APIs are basically just ways for different software applications to work together by requesting and providing information and resources. With a well-documented RESTful API, software applications like databases, cloud apps, and basic web browsers know how to ask for information they need, for example to build a basic KPI or OEE dashboard. Or you could even feed this information up to predictive analytics applications in the cloud, like IBM’s Watson IoT Platform.
So at this point, the audience had a pretty good understanding of how RESTful APIs work. Or they were at least starting to get a handle on what I meant by IT applications and resources working more efficiently with OT assets like automation controllers and racks of I/O.
For the next part of the demo I wanted to show the audience how easily I could build an edge computing application that did some basic data analysis and manipulation using Node-RED running on the Opto 22 industrial edge computing appliance, called the groov Box. So, I built a basic Node-RED flow that looks like this:
The flow reads the status of switch_1 from the SNAP PAC controller every 2 seconds. The value comes in a boolean true or false. I then use the Change node (dark yellow) in Node-RED to convert that boolean value into contextual information that an operator can quickly read and understand. This gives operators better situational awareness.

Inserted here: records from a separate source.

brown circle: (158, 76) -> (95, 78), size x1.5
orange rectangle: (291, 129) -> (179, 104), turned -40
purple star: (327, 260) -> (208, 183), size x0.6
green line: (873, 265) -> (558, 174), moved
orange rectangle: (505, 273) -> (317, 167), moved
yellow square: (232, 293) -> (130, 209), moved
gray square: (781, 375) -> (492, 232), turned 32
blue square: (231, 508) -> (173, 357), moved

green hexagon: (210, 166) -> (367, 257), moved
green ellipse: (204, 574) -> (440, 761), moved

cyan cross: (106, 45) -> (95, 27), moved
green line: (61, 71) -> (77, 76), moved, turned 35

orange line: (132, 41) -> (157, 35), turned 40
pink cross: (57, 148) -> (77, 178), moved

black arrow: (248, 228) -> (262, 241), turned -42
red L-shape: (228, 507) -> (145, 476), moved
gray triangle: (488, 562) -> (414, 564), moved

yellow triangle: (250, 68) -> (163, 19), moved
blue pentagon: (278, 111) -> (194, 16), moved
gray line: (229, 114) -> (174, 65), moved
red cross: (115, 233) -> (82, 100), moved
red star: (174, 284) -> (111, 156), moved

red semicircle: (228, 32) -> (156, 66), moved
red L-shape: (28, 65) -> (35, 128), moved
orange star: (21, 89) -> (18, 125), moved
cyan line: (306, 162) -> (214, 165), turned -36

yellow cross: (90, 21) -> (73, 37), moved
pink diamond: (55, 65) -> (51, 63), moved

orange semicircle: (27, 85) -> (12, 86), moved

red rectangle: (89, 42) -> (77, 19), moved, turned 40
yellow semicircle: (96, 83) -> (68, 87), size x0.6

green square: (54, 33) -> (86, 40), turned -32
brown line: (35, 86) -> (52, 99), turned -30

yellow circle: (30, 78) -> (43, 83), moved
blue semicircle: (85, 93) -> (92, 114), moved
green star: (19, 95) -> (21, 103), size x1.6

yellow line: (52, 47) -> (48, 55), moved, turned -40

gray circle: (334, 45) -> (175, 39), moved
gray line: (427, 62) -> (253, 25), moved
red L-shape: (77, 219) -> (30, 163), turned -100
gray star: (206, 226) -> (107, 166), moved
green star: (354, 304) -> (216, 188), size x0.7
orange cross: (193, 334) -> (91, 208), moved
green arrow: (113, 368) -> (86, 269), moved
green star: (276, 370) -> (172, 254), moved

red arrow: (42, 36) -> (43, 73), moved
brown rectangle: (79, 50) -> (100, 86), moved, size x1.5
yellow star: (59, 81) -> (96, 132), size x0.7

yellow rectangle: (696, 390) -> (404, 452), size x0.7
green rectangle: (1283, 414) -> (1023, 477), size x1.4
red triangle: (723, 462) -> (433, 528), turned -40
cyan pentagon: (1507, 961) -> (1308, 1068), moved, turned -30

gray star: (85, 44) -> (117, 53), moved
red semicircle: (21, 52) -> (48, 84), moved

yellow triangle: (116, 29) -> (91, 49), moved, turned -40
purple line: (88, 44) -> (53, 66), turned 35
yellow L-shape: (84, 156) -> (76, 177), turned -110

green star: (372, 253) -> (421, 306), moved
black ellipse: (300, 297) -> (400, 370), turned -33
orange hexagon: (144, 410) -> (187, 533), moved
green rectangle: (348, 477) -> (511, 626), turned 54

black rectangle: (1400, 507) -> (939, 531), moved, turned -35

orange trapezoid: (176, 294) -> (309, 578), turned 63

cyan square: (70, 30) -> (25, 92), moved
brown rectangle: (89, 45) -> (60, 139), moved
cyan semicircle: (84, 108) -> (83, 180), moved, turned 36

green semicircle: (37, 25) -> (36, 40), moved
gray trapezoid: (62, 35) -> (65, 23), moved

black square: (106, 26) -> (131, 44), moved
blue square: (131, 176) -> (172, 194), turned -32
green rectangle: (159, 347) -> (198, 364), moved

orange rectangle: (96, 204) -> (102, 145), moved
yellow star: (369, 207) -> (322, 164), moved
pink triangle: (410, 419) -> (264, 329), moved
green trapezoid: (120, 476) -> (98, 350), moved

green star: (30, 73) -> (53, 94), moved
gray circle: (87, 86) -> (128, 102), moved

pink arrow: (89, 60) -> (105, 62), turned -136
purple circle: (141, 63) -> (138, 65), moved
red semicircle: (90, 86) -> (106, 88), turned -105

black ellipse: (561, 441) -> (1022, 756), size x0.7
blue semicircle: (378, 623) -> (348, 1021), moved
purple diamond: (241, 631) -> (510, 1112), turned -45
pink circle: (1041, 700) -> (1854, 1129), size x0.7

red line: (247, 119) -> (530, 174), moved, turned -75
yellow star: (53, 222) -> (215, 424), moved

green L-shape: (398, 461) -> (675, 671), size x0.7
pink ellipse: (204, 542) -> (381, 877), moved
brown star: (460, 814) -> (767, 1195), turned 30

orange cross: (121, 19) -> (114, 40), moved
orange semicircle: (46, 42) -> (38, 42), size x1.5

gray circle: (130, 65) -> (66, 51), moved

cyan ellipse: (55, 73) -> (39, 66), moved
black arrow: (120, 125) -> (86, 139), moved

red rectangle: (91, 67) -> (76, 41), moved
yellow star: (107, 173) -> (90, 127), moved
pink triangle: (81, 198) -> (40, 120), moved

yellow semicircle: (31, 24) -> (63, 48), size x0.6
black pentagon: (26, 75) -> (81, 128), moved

Of course, the Change node manipulating this data is pretty basic. But from that starting point you start to see the power that Node-RED offers. I’m reading and writing control system data and manipulating it all without having to write a single line of software code.
This is how Node-RED enables industrial IoT developers to quickly prototype applications, fail fast if there’s a problem, correct course, and get to meaningful value and ROI incredibly fast.
Once I'd showed the audience how to quickly move data into Node-RED, I wanted to show them how easy it is to send that data up to cloud applications like the IBM Watson IoT Platform. So I dragged a Watson node (blue node) into my flow and redeployed the flow.
Then, I logged into the IBM Watson app in the cloud and showed them how fast I could toggle the switch on my I/O rack and have that information show up in Watson. It was pretty quick, considering it was a cellular connection at the show. I’d say it took less than a second.
After the demo we had a lot of good discussion on these new IoT tools and what possibilities they might hold for OT and IT systems and personnel to start working more closely together.
Node-RED, RESTful APIs, and an overall embrace of both OT and IT technologies are what’s required to begin building these types of applications.